The good and the bad

Marco Vriens is CEO of Kwantum. He can be reached at marco.vriens@teamkwantum.com. Andrew Elder is chief research officer at Illuminas. He can be reached at andrew.elder@us.illuminas.com. Scott Holland is director marketing sciences at Illuminas. He can be reached at scott.holland@us.illuminas.com.

Every marketing researcher knows that survey data quality has become a major issue, even more so when surveying hard-to-reach audiences. There are many factors that determine data quality: survey design, question format, survey length, sample sourcing and modality. In this article, we assume that the researcher has made every attempt to a design a quality multimode survey, keep the length reasonable and select quality sample partners.

Despite all these efforts we can seldom (if ever) assume that the data we get back is completely valid or has all-around good quality. Any study can be susceptible to fake data, professional respondents or inattentive respondents who warrant being flagged as suspicious or of questionable quality. Though “inattentive” sounds benign in comparison to other, more actively problematic respondents, inattentiveness can be a serious issue for data quality. The extent to which we have respondents that were inattentive has been found to be in the 5%-50% range, as Maniaci and Rogge (2014) state: “Meaningful findings among attentive respondents were not present among inattentive respondents.”

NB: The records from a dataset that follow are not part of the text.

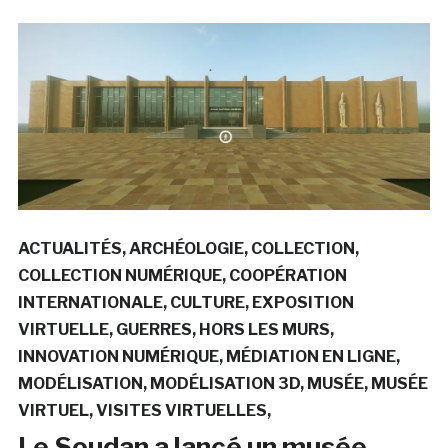
ACTUALITÉS
ARCHÉOLOGIE
COLLECTION
COLLECTION NUMÉRIQUE
COOPÉRATION
INTERNATIONALE
CULTURE
EXPOSITION
VIRTUELLE
GUERRES
HORS LES MURS
INNOVATION NUMÉRIQUE
MÉDIATION EN LIGNE
MODÉLISATION
MODÉLISATION 3D
MUSÉE
MUSÉE
VIRTUEL
VISITES VIRTUELLES
Le Soudan a lancé un musée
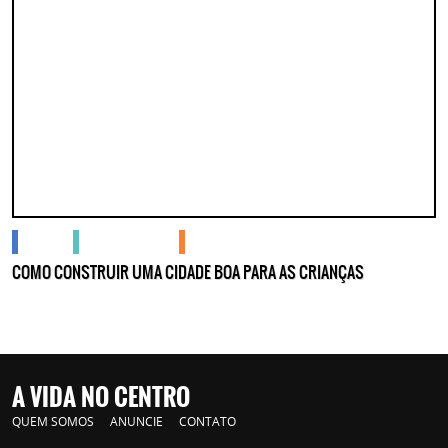
cidades
gente no centro
podcasts
COMO CONSTRUIR UMA CIDADE BOA PARA AS CRIANÇAS
A VIDA NO CENTRO
QUEM SOMOS
ANUNCIE
CONTATO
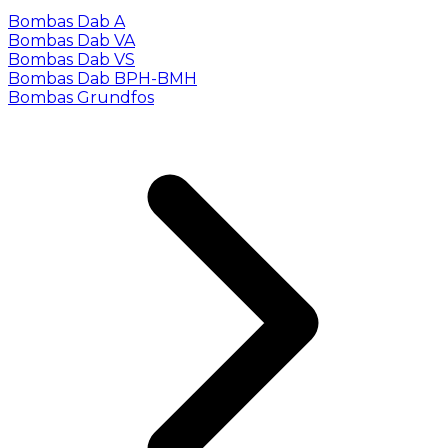
Bombas Dab A
Bombas Dab VA
Bombas Dab VS
Bombas Dab BPH-BMH
Bombas Grundfos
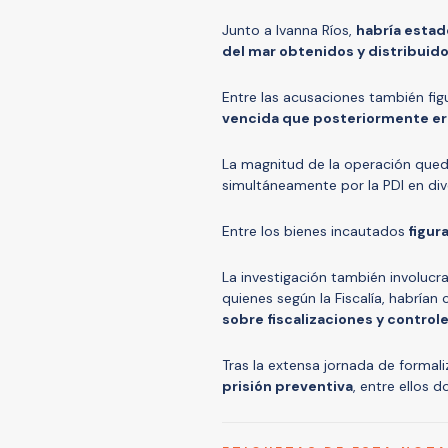
Junto a Ivanna Ríos,
habría estad
del mar obtenidos y distribuido
Entre las acusaciones también fig
vencida que posteriormente era
La magnitud de la operación quedó
simultáneamente por la PDI en div
Entre los bienes incautados
figura
La investigación también involucr
quienes según la Fiscalía, habría
sobre fiscalizaciones y controle
Tras la extensa jornada de formal
prisión preventiva
, entre ellos d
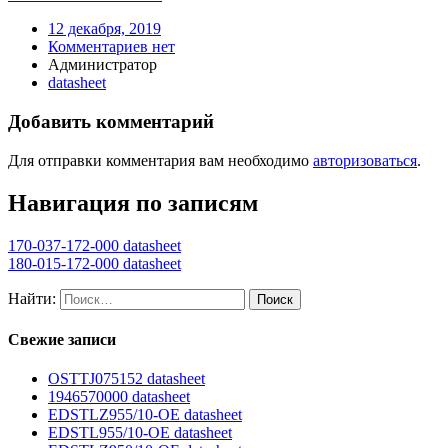
12 декабря, 2019
Комментариев нет
Администратор
datasheet
Добавить комментарий
Для отправки комментария вам необходимо
авторизоваться
.
Навигация по записям
170-037-172-000 datasheet
180-015-172-000 datasheet
Найти:
Свежие записи
OSTTJ075152 datasheet
1946570000 datasheet
EDSTLZ955/10-OE datasheet
EDSTL955/10-OE datasheet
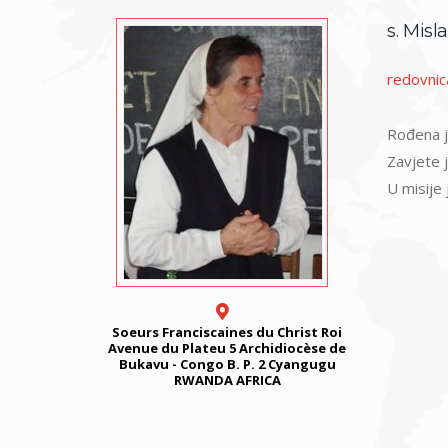
s. Misl
redovnica
Rođena j
Zavjete 
U misije 
Soeurs Franciscaines du Christ Roi
Avenue du Plateu 5 Archidiocèse de
Bukavu - Congo B. P. 2 Cyangugu
RWANDA AFRICA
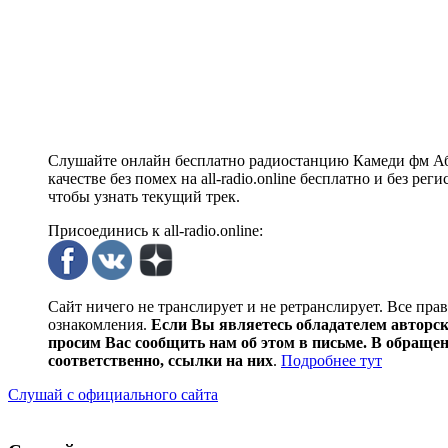
Слушайте онлайн бесплатно радиостанцию Камеди фм Аба
качестве без помех на all-radio.online бесплатно и без р
чтобы узнать текущий трек.
Присоединись к all-radio.online:
Сайт ничего не транслирует и не ретранслирует. Все пра
ознакомления.
Если Вы являетесь обладателем авторски
просим Вас сообщить нам об этом в письме. В обраще
соответственно, ссылки на них
.
Подробнее тут
Слушай с официального сайта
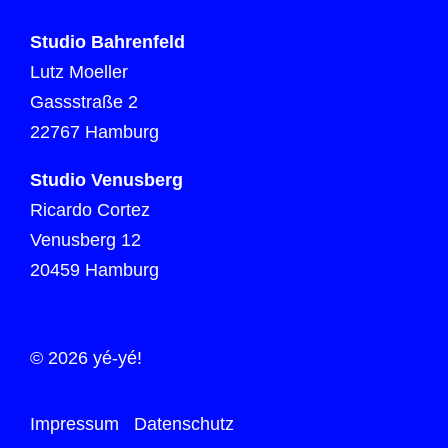
Studio Bahrenfeld
Lutz Moeller
Gassstraße 2
22767 Hamburg
Studio Venusberg
Ricardo Cortez
Venusberg 12
20459 Hamburg
© 2026 yé-yé!
Impressum
Datenschutz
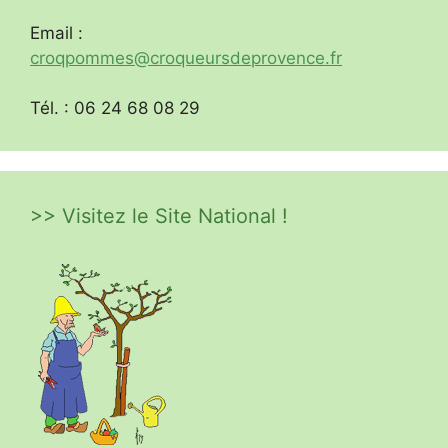
Email :
croqpommes@croqueursdeprovence.fr
Tél. : 06 24 68 08 29
>> Visitez le Site National !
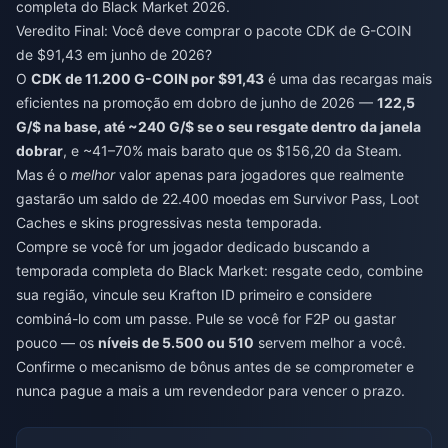
completa do Black Market 2026.
Veredito Final: Você deve comprar o pacote CDK de G-COIN
de $91,43 em junho de 2026?
O
CDK de 11.200 G-COIN por $91,43
é uma das recargas mais
eficientes na promoção em dobro de junho de 2026 —
122,5
G/$ na base, até ~240 G/$ se o seu resgate dentro da janela
dobrar
, e ~41–70% mais barato que os $156,20 da Steam.
Mas é o
melhor
valor apenas para jogadores que realmente
gastarão um saldo de 22.400 moedas em Survivor Pass, Loot
Caches e skins progressivas nesta temporada.
Compre se você for um jogador dedicado buscando a
temporada completa do Black Market: resgate cedo, combine
sua região, vincule seu Krafton ID primeiro e considere
combiná-lo com um passe. Pule se você for F2P ou gastar
pouco — os
níveis de 5.500 ou 510
servem melhor a você.
Confirme o mecanismo de bônus antes de se comprometer e
nunca pague a mais a um revendedor para vencer o prazo.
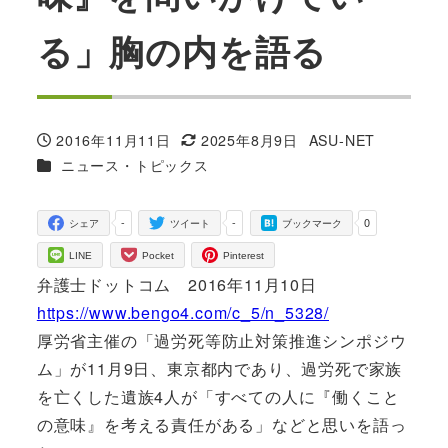
る」胸の内を語る
2016年11月11日
2025年8月9日
ASU-NET
投稿日
更新日
著
カテゴリー
ニュース・トピックス
者
-
-
0
シェア
ツイート
ブックマーク
LINE
Pocket
Pinterest
弁護士ドットコム 2016年11月10日
https://www.bengo4.com/c_5/n_5328/
厚労省主催の「過労死等防止対策推進シンポジウ
ム」が11月9日、東京都内であり、過労死で家族
を亡くした遺族4人が「すべての人に『働くこと
の意味』を考える責任がある」などと思いを語っ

It is this positive perspective towards the data quality issue – finding the respondents who did do their best to conscientiously read the questions and provide thoughtful answers – that often gets overlooked during the quality-review process. We argue that by identifying these respondents we not only gain meaningful insights from the data but also gain insight into quality.

Three stages of data quality review

Illuminas has developed a data quality process ranging from eliminating fake data to identifying the most valuable respondents. We use three stages (Figure 1) of review: behavioral flagging, content review and insight creation. The first two lead to either full elimination of respondents or respondents being flagged as having some quality issues. The third identifies our most valuable respondents. Figure 1: The Three Stages of Data Quality Management.

Behavioral flagging. The first step toward extracting high-quality insights requires establishing a better understanding of our low-quality respondents based on their survey responses. Sometimes these are referred to as inattentive or careless respondents. The decision of whether to exclude partially depends on judgment. Elimination can be based on having too many red flags or just one unacceptable red flag.

For some respondents, the implications of a single metric may just look too bad. When a respondent completes the survey in an unrealistically short amount of time, we can safely assume they did not read the questions sufficiently carefully and/or did not allot sufficient time to think about a response and instead just mechanically completed the survey. For example, if a survey realistically takes 15 minutes to complete and we get a survey back that was completed in under five minutes we may deem this respondent fraudulent (e.g., Pozzar et al., 2020). To detect inattentive or careless respondents, we look at a range of red-flag metrics such as:

  • Were they speeding (if yes, how extreme)? Typically, a range is specified below which we believe there was some speeding going on.
  • Did they have an excessive amount of don’t-know or opt-out responses or, alternatively, too many or too few selections in multi-punch questions? (Excessive or minimal selections in check-all-that-apply questions is in and of itself not a reason to exclude someone but in the presence of other quality-concern flags it may be the tiebreaker.)
  • Did they give odd responses to open-ended questions? For example, “I like it,” “very good and well” and other variations of affirmative phrases.
  • Did they fail a knowledge verification question? For example, “Describe the topic of the survey.”
  • Do qualifications look overstated? For example, someone may say they are the CEO of a $1 billion company; not impossible but extremely unlikely. 
  • Were they straightlining or did their responses to battery questions lack meaning?
  • Did they give inconsistent responses to questions probing the same topic?
  • Did they answer obvious questions in an unobvious way? (e.g., Have you visited all the countries in the world?)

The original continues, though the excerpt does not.